* [TASK DIRECTIONS]: Please output exactly the part of the records below that opens with the line containing "Kultura (307, 184)" and closes with the line containing "Publications (557, 109)", both lines included, and nothing else.

* [SOURCE MATERIAL]:
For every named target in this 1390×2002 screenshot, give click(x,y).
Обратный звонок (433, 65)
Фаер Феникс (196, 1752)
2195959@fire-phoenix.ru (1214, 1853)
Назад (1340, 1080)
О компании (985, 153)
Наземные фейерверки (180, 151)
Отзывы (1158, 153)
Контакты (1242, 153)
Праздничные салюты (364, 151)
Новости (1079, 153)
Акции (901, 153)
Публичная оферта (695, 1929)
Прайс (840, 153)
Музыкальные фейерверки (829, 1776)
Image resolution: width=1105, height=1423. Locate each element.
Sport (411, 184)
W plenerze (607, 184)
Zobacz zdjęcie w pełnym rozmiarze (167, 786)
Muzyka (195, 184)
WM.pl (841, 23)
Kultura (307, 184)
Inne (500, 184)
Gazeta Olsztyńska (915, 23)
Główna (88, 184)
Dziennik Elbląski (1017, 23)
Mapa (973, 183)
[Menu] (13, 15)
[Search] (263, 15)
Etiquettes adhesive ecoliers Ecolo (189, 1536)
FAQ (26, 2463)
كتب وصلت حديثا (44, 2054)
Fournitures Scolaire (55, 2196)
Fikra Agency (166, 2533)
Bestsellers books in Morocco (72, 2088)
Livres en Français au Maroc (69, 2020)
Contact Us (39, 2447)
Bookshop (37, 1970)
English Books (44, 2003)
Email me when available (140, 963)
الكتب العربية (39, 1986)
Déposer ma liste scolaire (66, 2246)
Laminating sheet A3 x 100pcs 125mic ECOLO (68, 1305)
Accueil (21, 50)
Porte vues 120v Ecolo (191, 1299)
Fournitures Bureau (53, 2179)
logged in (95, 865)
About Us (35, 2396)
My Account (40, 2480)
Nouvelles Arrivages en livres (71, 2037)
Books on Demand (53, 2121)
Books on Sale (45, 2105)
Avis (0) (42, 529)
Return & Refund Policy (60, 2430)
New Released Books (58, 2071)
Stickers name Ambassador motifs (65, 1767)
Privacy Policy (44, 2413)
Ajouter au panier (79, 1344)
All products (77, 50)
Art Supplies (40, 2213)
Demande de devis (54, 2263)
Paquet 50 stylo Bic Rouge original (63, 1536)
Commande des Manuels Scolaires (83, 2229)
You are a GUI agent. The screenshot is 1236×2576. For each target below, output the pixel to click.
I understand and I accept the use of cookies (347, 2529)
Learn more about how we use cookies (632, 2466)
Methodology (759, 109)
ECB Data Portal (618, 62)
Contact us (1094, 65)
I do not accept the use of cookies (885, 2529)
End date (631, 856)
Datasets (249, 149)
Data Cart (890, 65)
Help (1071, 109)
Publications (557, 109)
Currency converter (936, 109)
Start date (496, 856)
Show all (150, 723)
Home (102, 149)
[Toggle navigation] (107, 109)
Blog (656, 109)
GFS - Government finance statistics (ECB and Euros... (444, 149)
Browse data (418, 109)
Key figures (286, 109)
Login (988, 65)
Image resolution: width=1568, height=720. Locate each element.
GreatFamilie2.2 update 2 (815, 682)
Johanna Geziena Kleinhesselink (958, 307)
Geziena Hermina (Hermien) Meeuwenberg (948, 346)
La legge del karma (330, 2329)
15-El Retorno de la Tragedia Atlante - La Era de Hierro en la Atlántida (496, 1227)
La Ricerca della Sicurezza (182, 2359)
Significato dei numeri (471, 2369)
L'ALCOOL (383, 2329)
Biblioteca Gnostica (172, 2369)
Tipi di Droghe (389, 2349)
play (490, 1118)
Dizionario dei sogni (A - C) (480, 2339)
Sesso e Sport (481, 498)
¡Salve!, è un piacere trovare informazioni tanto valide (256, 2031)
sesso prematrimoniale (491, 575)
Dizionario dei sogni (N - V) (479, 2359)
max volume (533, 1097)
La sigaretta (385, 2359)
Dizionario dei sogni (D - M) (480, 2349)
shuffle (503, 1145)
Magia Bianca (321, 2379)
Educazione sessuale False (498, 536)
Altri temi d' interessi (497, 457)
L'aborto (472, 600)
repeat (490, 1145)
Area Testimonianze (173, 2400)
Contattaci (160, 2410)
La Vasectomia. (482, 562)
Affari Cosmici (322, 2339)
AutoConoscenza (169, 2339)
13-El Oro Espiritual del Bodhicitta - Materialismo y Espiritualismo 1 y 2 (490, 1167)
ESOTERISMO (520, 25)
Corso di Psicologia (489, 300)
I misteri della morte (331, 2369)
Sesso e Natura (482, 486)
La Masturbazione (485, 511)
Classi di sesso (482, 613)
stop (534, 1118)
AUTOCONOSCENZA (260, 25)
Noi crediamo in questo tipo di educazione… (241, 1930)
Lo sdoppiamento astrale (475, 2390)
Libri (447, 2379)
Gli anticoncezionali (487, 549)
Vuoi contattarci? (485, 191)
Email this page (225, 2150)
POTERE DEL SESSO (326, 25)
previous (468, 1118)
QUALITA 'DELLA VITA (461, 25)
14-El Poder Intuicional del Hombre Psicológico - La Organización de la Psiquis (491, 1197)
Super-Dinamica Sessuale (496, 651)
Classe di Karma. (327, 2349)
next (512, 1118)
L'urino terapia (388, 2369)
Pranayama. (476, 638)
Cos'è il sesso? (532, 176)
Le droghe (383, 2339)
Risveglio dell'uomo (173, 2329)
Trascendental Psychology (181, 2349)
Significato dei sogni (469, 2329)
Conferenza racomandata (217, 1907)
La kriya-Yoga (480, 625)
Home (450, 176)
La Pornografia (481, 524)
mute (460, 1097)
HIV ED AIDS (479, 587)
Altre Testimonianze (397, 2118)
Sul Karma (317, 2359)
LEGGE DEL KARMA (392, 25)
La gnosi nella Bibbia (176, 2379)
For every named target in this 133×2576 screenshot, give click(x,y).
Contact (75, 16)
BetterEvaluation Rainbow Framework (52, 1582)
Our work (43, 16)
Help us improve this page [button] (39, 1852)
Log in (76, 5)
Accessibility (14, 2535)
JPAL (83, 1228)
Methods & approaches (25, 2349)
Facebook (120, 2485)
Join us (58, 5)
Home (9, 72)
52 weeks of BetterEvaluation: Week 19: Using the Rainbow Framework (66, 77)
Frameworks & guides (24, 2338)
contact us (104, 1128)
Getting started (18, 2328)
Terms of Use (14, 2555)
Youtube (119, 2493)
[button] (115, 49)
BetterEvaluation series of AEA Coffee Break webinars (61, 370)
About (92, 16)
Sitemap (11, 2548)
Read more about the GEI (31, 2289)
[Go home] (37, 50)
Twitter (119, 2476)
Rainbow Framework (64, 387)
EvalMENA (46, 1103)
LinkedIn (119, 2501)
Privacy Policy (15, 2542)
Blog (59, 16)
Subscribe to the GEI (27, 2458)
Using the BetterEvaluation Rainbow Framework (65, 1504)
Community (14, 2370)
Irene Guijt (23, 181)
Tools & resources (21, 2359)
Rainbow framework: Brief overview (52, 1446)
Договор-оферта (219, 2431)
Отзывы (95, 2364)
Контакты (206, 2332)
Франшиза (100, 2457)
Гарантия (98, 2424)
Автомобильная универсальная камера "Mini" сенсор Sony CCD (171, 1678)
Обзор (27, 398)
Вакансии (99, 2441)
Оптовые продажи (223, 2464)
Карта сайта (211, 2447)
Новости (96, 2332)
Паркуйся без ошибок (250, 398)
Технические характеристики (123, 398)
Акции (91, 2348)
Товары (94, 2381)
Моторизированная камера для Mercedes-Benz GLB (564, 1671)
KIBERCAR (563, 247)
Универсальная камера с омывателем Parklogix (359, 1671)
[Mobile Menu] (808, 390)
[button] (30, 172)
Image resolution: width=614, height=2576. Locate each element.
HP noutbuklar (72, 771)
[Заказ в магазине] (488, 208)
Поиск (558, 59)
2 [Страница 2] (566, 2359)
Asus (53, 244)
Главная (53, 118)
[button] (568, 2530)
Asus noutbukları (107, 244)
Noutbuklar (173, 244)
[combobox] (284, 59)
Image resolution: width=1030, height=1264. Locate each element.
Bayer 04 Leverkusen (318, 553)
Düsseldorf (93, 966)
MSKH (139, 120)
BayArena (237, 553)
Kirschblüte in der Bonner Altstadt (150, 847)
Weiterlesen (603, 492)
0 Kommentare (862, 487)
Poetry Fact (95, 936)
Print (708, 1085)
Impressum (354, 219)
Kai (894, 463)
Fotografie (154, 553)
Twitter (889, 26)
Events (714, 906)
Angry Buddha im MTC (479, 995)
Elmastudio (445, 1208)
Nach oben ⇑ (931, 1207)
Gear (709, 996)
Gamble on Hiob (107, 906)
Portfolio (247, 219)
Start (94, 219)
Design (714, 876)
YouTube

* [RESPONSE TO THE EXERCISE]:
Kultura (307, 184)
Inne (500, 184)
Gazeta Olsztyńska (915, 23)
Główna (88, 184)
Dziennik Elbląski (1017, 23)
Mapa (973, 183)
[Menu] (13, 15)
[Search] (263, 15)
Etiquettes adhesive ecoliers Ecolo (189, 1536)
FAQ (26, 2463)
كتب وصلت حديثا (44, 2054)
Fournitures Scolaire (55, 2196)
Fikra Agency (166, 2533)
Bestsellers books in Morocco (72, 2088)
Livres en Français au Maroc (69, 2020)
Contact Us (39, 2447)
Bookshop (37, 1970)
English Books (44, 2003)
Email me when available (140, 963)
الكتب العربية (39, 1986)
Déposer ma liste scolaire (66, 2246)
Laminating sheet A3 x 100pcs 125mic ECOLO (68, 1305)
Accueil (21, 50)
Porte vues 120v Ecolo (191, 1299)
Fournitures Bureau (53, 2179)
logged in (95, 865)
About Us (35, 2396)
My Account (40, 2480)
Nouvelles Arrivages en livres (71, 2037)
Books on Demand (53, 2121)
Books on Sale (45, 2105)
Avis (0) (42, 529)
Return & Refund Policy (60, 2430)
New Released Books (58, 2071)
Stickers name Ambassador motifs (65, 1767)
Privacy Policy (44, 2413)
Ajouter au panier (79, 1344)
All products (77, 50)
Art Supplies (40, 2213)
Demande de devis (54, 2263)
Paquet 50 stylo Bic Rouge original (63, 1536)
Commande des Manuels Scolaires (83, 2229)
You are a GUI agent. The screenshot is 1236×2576. For each target below, output the pixel to click.
I understand and I accept the use of cookies (347, 2529)
Learn more about how we use cookies (632, 2466)
Methodology (759, 109)
ECB Data Portal (618, 62)
Contact us (1094, 65)
I do not accept the use of cookies (885, 2529)
End date (631, 856)
Datasets (249, 149)
Data Cart (890, 65)
Help (1071, 109)
Publications (557, 109)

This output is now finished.